A year and a half later, this vision seems harder than ever. One best friend is in a relationship and is leaving the city soon, another best friend has become harder to reach; the roommates are still there but one of them is moving out soon too. Everyone is always moving somewhere new, dating someone new, working somewhere new.
People talk about how in the strongest friendships, even if you go on separate paths and only see each other once a year, it always feels the same and you can just pick up from where you left off. I appreciate these friendships, but I much prefer consistent presence over the long haul (studying together, cooking dinners, sharing memes) rather than annual hourlong catch-up calls and barely ever talking in between.
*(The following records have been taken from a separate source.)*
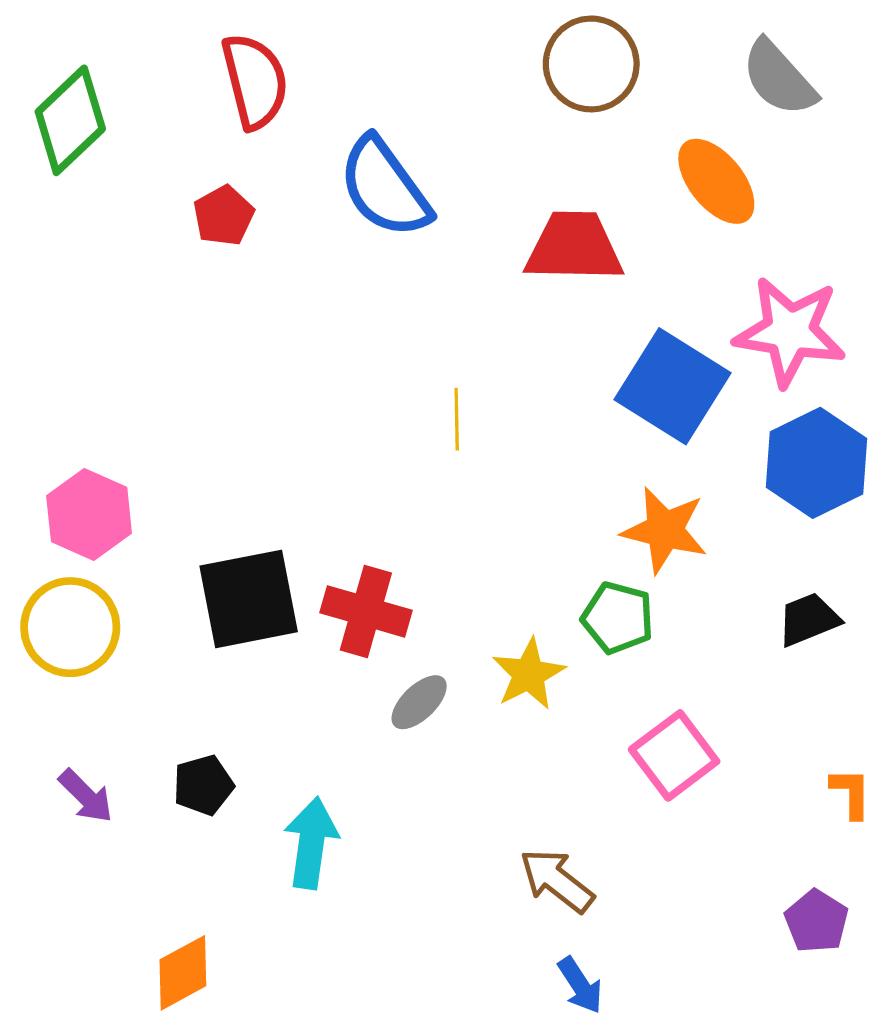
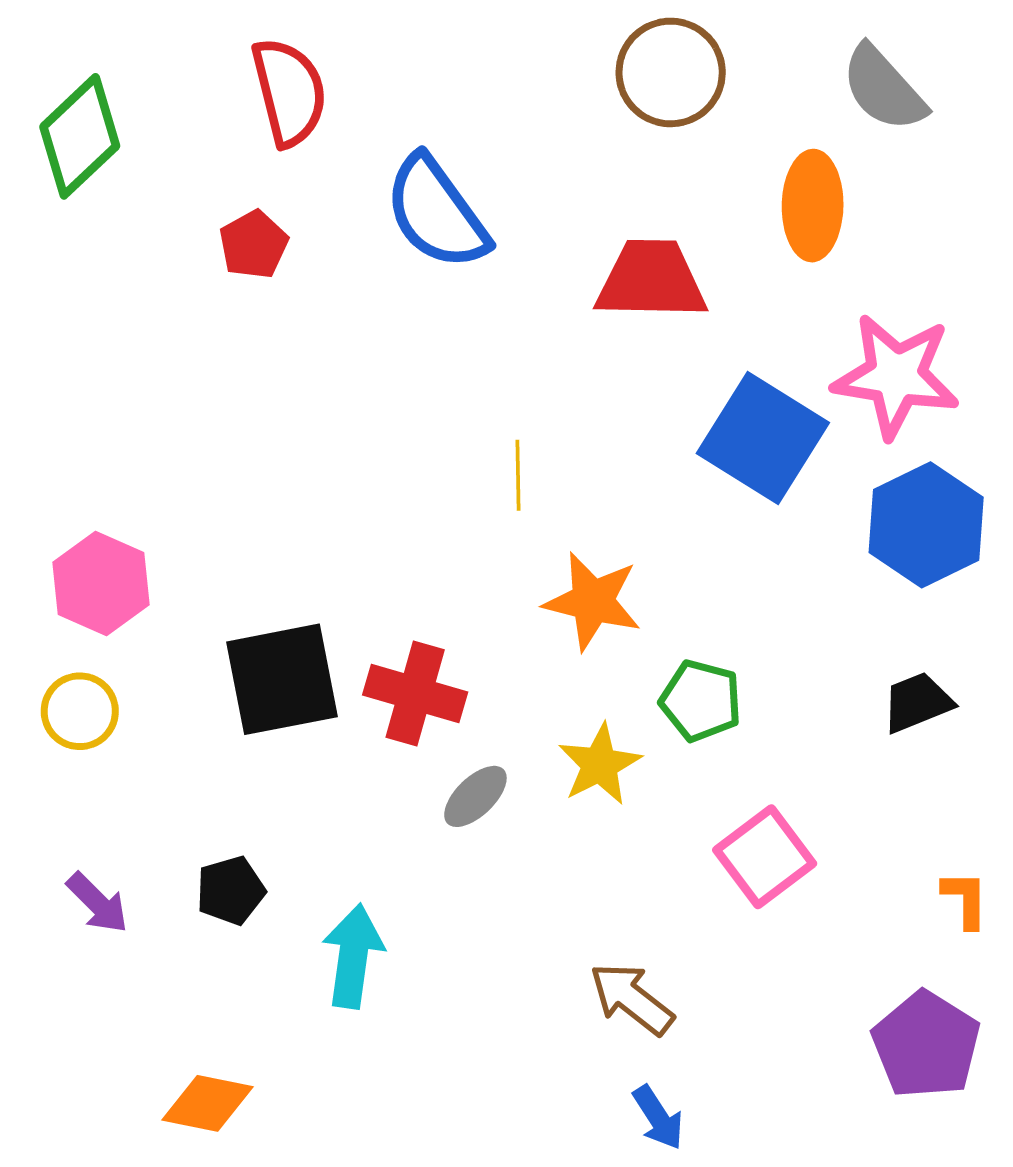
orange ellipse: (716, 181) -> (813, 206), turned 40
orange star: (665, 530) -> (593, 601), moved
yellow circle: (70, 627) -> (80, 711), size x0.7
purple pentagon: (816, 921) -> (926, 1045), size x1.5
orange diamond: (183, 973) -> (207, 1103), turned 40

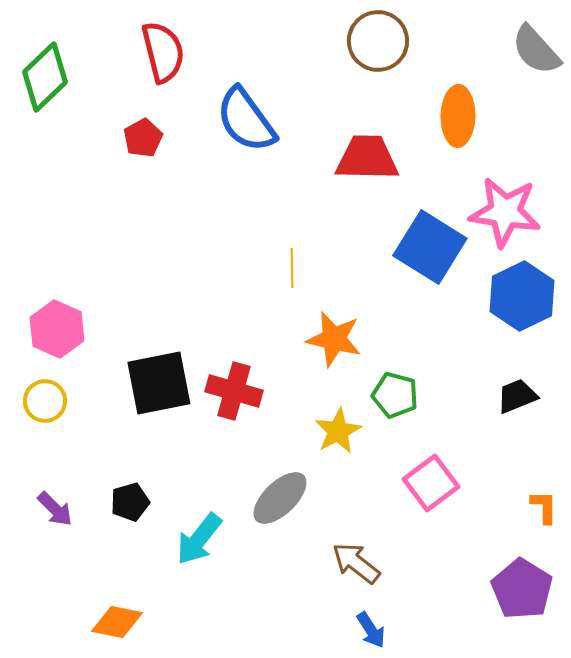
gray semicircle: (884, 88) -> (536, 50), moved
gray ellipse: (475, 796) -> (280, 498), moved, size x1.5
cyan arrow: (353, 956) -> (199, 539), turned -150

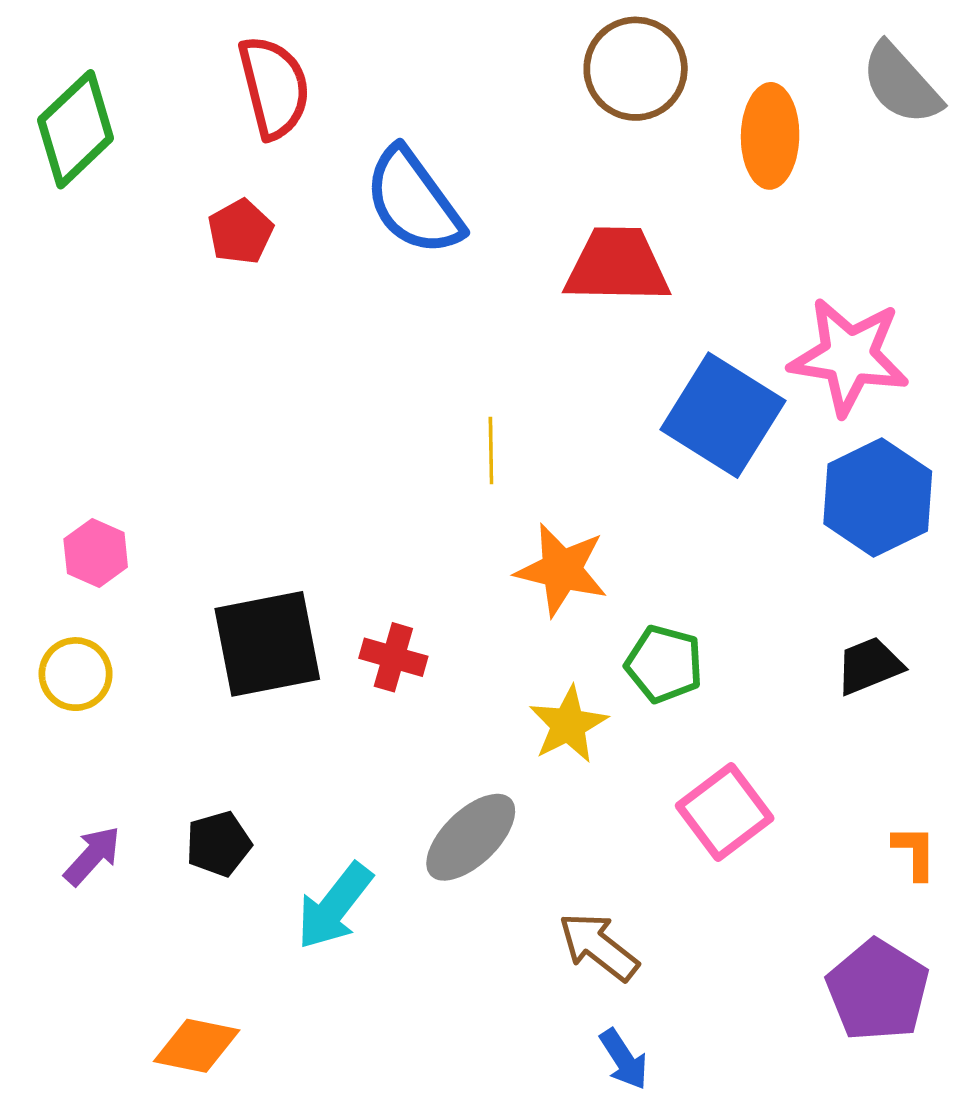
orange ellipse: (458, 116) -> (770, 136), moved
pink hexagon: (57, 329) -> (96, 553), size x0.7
red cross: (234, 391) -> (393, 657), size x0.7
purple arrow: (55, 509) -> (92, 856), turned -93

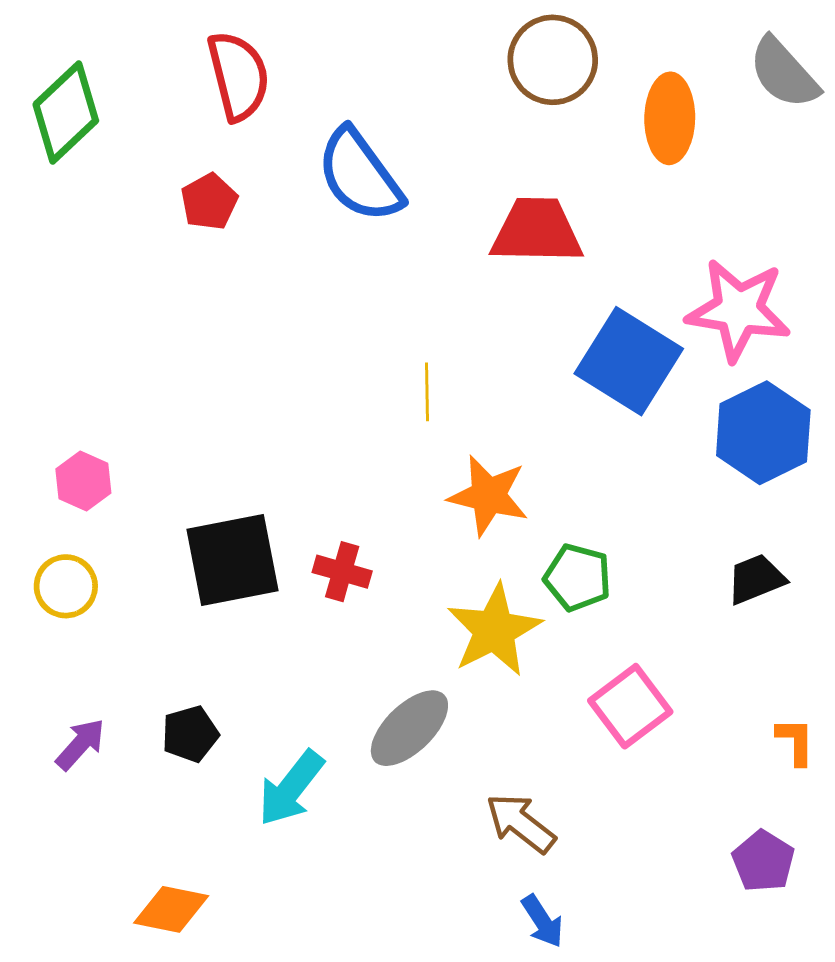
yellow star: (568, 725) -> (494, 630), size x1.4
purple pentagon: (878, 990) -> (763, 861), size x0.7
I’m partly to blame for my frustration with my friendships. I haven’t yet demonstrated that I’m willing to make all the sacrifices involved in choosing one group of best friends and sticking with them forever. Am I willing to make major life decisions in partnership with my friends? To choose, together, which city (and which neighborhood) I’ll be living in, when I’ll settle down, how much I’ll prioritize my career? We are used to expecting this level of alignment out of a relationship, but not friendships.
It seems like the only person you can rely on to be there indefinitely, and with whom you can build something long-term, is your partner, and this is nice, but I do find the concept of a nuclear family—two parents on their own raising a few kids in a suburban house—a little depressing, when contrasted with a bustling extended family, many of them living together in the same building, hosting boisterous family dinners and monthly trips to a cottage. How do you build that as an adult, when your actual extended family is on a different continent?
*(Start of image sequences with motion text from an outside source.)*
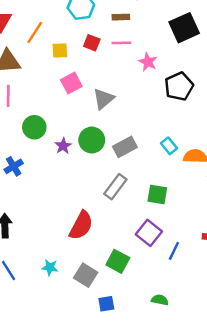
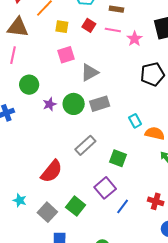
pink star: (148, 62) -> (135, 39), moved
gray rectangle: (125, 147) -> (100, 104), moved

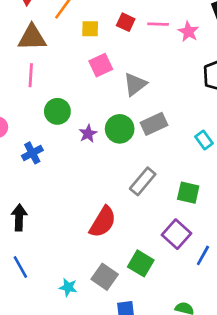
cyan star: (20, 200) -> (68, 287), moved

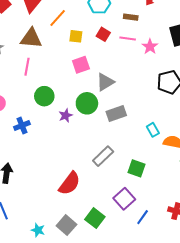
green circle: (120, 129) -> (87, 103), moved

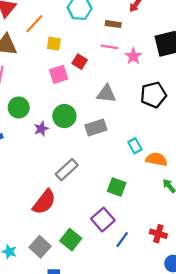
red square: (103, 34) -> (80, 62), moved
gray triangle: (105, 82) -> (106, 94), moved, turned 36
gray rectangle: (103, 156) -> (67, 170), moved

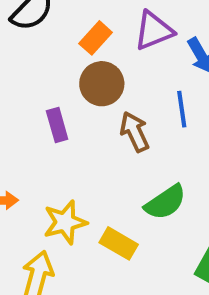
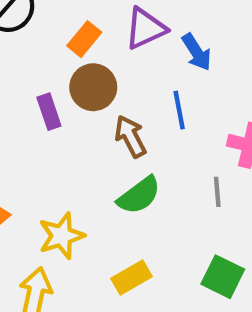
purple rectangle: (57, 125) -> (49, 112), moved
green semicircle: (165, 202) -> (139, 195), moved
yellow rectangle: (119, 243) -> (132, 278), moved, turned -57

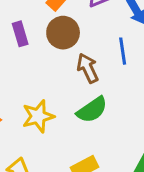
purple rectangle: (49, 112) -> (20, 34), moved
yellow star: (61, 236) -> (38, 116), moved

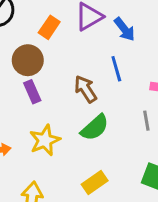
brown circle: (63, 33) -> (28, 60), moved
purple rectangle: (20, 34) -> (32, 92), moved

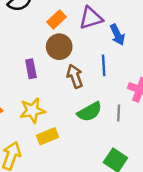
brown circle: (28, 60) -> (59, 47), moved
green semicircle: (95, 128) -> (90, 112), moved
yellow rectangle: (95, 183) -> (48, 136), moved

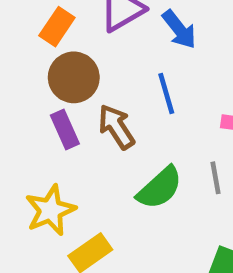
purple rectangle: (31, 69) -> (65, 130), moved

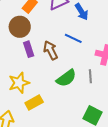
brown circle: (74, 77) -> (20, 27), moved
blue line: (166, 94) -> (73, 38), turned -54

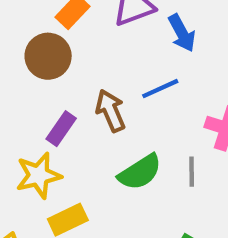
blue line: (73, 38) -> (160, 89), turned -54
purple rectangle: (29, 49) -> (61, 129), moved, turned 49

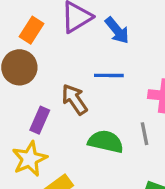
blue line: (160, 89) -> (109, 75), turned 36
green semicircle: (140, 172) -> (106, 142), turned -124

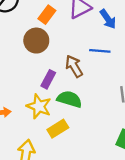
green semicircle: (106, 142) -> (69, 99), moved
yellow star: (30, 159) -> (39, 106), turned -30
The problem of long-term close friendship becomes harder if you have a large number of friends/acquaintances, because you are constantly tempted to shift your energy towards a new friend or a new group. Maintaining a friendship is taxing: you have to be there for each other through everything; you have to be willing to keep talking even when you’re annoyed with them, even when they’ve hurt you. You have to have unwavering conviction about who the most important people in your life are. In the moments of frustration and doubt, it feels easier to put your energy towards someone new instead.
There are two practical ways I think I can be better with this.
One is being more direct about what I want. Telling people that I want to shift from “let’s be friends for two years and then bye” to “I want to see you every week until we are physically incapable.” I have trouble imagining anyone who can make this commitment, and I’m not even sure that I can make the commitment and follow through. But I think at the very least I can get on the same page as my friends: to ask each of them, what do you want out of our friendship long-term? How do you imagine your life and friendships in a decade?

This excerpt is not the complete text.